Le lavement des pieds. © Nathalie St-Pierre, entre 2014-2018. Graphite et acrylique, 30 x 30 cm (avec la permission de l’artiste).

Un savoir-faire à longue portée

Alain FaucherAlain Faucher | Jeudi saint (C) – 14 avril 2022

Le signe du lavement des pieds : Jean 13, 1-15
Les lectures : Exode 12, 1-8.11-14 ; Psaume 115 (116) ; 1 Corinthiens 11, 23-26
Les citations bibliques sont tirées de la Traduction liturgique officielle.

Nous arrivons à cette célébration du Jeudi saint avec des idées claires : nous venons faire mémoire de « la première fois », le moment où Jésus a fait don de sa présence réelle pour les siècles des siècles. Notre dévotion eucharistique est digne d’éloges, car elle nous centre sur le don de Dieu transmis par Jésus pour le salut du monde. Cette piété eucharistique va à l’essentiel. Mais cela n’épuise pas le contenu biblique de la fête.

Certes, au fil des lectures bibliques, nous grapillons quelques données, quelques idées sur le don du corps et du sang. Mais l’évangile nous déboussole un peu. Le geste de service posé par Jésus nous semble une distraction. Nous voilà déconcentrés. D’autres préoccupations sont soumises à notre attention par Jésus-serviteur. À bien y penser, ce récit est un rappel salutaire. Il ne sert pas à grand-chose de nous centrer sur le don de Jésus si nous négligeons nos sœurs et nos frères qui ont besoin. Besoin de considération. Besoin de secours directs. Besoin d’encouragement. Les profondes méditations qui ne se traduisent pas en gestes concrets ne font pas tellement avancer le monde. Et Dieu sait si le monde a besoin de ces témoignages actifs!

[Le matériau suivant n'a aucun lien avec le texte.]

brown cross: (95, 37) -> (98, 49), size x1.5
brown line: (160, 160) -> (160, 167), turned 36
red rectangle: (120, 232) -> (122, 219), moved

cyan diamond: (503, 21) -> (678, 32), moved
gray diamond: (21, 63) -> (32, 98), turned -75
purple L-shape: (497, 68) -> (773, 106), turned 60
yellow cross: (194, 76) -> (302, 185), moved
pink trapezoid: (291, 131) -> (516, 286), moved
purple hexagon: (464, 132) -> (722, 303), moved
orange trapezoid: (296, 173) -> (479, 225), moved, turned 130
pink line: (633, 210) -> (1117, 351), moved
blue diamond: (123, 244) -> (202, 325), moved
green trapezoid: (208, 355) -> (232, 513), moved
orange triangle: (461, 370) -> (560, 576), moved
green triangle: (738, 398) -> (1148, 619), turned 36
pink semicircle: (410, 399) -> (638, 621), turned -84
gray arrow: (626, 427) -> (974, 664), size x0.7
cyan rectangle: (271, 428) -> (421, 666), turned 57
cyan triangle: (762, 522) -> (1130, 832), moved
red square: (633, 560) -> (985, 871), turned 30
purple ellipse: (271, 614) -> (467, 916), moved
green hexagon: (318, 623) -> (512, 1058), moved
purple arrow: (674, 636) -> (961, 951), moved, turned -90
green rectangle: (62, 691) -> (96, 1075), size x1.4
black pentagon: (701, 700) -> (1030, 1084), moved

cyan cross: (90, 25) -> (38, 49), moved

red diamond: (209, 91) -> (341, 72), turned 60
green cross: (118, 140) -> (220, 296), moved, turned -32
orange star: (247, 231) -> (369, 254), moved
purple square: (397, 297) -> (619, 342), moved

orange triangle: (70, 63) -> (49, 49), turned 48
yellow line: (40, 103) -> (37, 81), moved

Heureusement pour nous, les lectures bibliques de la messe du soir en mémoire de la Cène du Seigneur contiennent toutes une bonne dose d’allusions au savoir-faire. Il y a le savoir-faire des temps anciens. Par exemple : comment éviter les conséquences néfastes du passage de Dieu qui défie Pharaon? Il y a aussi le savoir-faire d’actualité. Comment rendre au Seigneur tout le bien qu’il m’a fait? Comment inscrire dans la mémoire des disciples à venir la Nouvelle alliance? Comment comprendre où Jésus voulait amener ses disciples?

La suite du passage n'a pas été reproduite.